A display screen tells the story of the Battle of Vimy Ridge, here depicting the movement of Canadian soldiers towards the German defenses on the ridge.

Unlike so much of the First World War, which until nearly the end consisted of relying on Napoleonic tactics against new technology, resulting only in mass slaughter, Vimy Ridge relied on preparation and methodical training. This was critical.

And in the end, Canadians did what other Allied troops had been unable to do.

This painting, reproduced on a panel, introduces us to the aerial part of the war. German zeppelins brought bombs to Allied cities. Bringing them down became the job of Allied pilots.

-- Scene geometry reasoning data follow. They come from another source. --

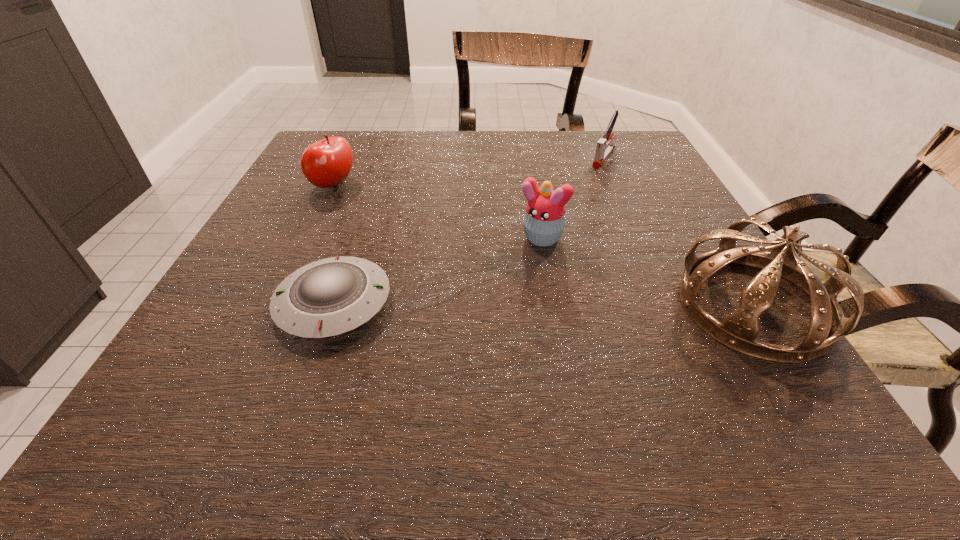 The height and width of the screenshot is (540, 960). Find the location of `the shortest object`. the shortest object is located at coordinates (326, 298).

What are the coordinates of `the tallest object` in the screenshot? It's located at (738, 331).

Identify the location of stapler. (604, 148).

Locate an element on the screen. This screenshot has height=540, width=960. the second shortest object is located at coordinates (604, 148).

You are a GUI agent. You are given a task and a screenshot of the screen. Output one action in this format:
    pyautogui.click(x=<x>, y=<y>)
    Task: Click on the third object from right to left
    
    Given the screenshot: What is the action you would take?
    pyautogui.click(x=544, y=221)

Image resolution: width=960 pixels, height=540 pixels. Find the location of `cupcake`. cupcake is located at coordinates (544, 221).

Locate an element on the screen. Image resolution: width=960 pixels, height=540 pixels. the second farthest object is located at coordinates (326, 163).

This screenshot has width=960, height=540. I want to click on free spot located 0.320m on the back of the shortest object, so click(x=377, y=178).

Identify the location of free region located on the left of the tallest object. The width and height of the screenshot is (960, 540). (446, 306).

The width and height of the screenshot is (960, 540). Identify the location of free spot located 0.100m on the handle side of the farthest object. 586,185.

Their cockpits were open to the elements. They needed to dress like that, going ten thousand feet up.

This caught my eye.

Canada didn't have an air force during the First World War, but Canadian pilots ended up flying for the British instead. Such was the case with one of the legendary aces of the First World War: William Barker. His medal set is here.

This fuselage is what's left of the Sopwith Snipe Barker flew when he fought the duel that won him his Victoria Cross.

Another Canadian who distinguished himself in the air was a local man, Roy Brown of Carleton Place, whose place in history was cemented by dueling the man who had become a legend- The Red Baron. He is credited with shooting down von Richthofen, though Australian anti-aircraft gunners on the ground also claimed credit. Regardless, he's the pilot who was engaged in the duel, and in the end, death protected the reputation of the Baron from being sullied by the Nazis as it would have had he lived.

Brown's logbooks and medals are here.

Another Canadian ace: Billy Bishop.

Displayed here include items like his medals, a book he wrote after the war, a gun from his plane, and a windshield from his plane- complete with a bullet hole, a memento from a day when a few centimeters over to the side would have ended his life. Instead the bullet ended up lodged behind him. A very lucky day.

I'll return to this series after tomorrow's theme day.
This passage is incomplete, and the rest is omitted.